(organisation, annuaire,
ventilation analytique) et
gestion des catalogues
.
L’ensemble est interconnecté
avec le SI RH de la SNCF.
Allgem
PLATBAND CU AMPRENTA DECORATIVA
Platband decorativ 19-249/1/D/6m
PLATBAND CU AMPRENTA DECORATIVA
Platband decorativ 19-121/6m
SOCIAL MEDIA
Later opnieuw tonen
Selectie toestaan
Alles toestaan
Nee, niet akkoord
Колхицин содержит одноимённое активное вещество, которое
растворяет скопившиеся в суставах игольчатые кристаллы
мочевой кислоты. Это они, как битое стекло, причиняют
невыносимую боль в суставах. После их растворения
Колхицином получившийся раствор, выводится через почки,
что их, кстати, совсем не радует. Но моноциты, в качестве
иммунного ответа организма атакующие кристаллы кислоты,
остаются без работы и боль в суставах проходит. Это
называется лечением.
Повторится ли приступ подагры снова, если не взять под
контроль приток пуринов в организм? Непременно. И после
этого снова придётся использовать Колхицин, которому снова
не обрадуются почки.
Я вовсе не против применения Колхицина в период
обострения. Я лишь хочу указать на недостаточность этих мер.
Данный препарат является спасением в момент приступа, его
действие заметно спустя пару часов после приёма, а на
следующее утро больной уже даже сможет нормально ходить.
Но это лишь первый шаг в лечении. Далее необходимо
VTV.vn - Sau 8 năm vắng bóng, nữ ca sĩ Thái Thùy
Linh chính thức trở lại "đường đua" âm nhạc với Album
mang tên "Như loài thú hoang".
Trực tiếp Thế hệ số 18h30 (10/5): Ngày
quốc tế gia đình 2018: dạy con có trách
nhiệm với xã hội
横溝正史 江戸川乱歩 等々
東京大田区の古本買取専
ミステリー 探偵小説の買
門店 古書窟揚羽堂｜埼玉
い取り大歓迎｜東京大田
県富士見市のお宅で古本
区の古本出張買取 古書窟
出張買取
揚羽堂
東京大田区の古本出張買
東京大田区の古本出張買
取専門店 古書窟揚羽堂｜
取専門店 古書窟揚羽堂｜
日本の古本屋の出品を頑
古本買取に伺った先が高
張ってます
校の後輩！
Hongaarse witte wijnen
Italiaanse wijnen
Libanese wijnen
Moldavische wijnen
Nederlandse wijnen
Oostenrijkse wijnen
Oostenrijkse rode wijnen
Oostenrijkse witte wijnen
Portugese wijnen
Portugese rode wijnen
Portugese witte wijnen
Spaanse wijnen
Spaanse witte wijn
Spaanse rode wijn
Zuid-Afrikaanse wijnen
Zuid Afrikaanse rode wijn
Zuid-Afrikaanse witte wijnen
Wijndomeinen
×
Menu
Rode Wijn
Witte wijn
.....
Task directions:
Only lines of the material that contain the word "лишь" belong in the answer; copy each one.

Task output:
обострения. Я лишь хочу указать на недостаточность этих мер.
Но это лишь первый шаг в лечении. Далее необходимо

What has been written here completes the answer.